## [YOUR TASK]
In the entries below, find each line with the word "gobierno" and return it.
──────── TASK DATA
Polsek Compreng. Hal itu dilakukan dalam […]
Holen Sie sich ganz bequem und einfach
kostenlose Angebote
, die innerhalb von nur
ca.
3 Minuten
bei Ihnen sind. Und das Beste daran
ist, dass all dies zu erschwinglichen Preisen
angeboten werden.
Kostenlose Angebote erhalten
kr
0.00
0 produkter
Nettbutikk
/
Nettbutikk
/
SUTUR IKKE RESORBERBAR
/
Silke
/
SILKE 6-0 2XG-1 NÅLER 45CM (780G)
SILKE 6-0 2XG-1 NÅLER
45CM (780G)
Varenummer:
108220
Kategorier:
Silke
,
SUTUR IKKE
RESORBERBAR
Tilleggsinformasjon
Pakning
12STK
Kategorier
────────────────
──────── TASK DATA
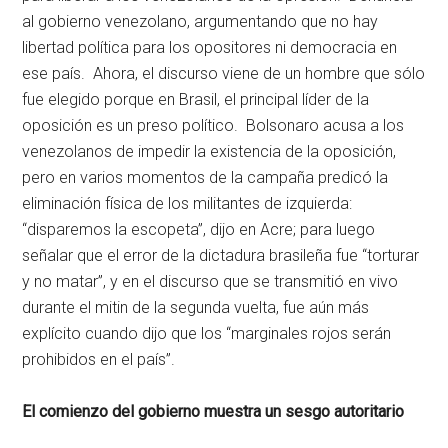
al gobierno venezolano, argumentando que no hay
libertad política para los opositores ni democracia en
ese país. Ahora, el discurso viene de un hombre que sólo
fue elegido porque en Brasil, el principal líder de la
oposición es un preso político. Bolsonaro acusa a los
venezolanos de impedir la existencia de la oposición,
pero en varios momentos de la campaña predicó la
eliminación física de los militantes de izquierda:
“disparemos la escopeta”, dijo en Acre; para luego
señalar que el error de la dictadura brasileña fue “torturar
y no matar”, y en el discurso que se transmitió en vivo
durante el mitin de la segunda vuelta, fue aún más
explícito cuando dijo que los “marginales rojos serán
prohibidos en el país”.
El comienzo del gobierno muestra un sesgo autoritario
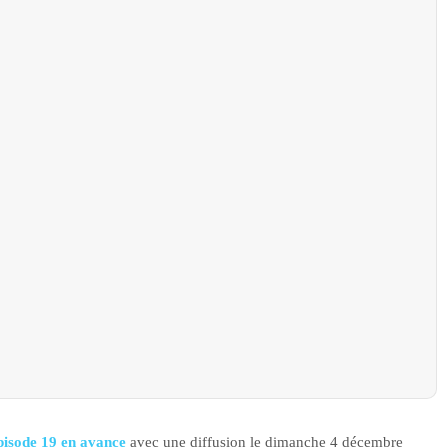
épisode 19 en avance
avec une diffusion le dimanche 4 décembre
────────────────
## [YOUR RESPONSE]
al gobierno venezolano, argumentando que no hay
El comienzo del gobierno muestra un sesgo autoritario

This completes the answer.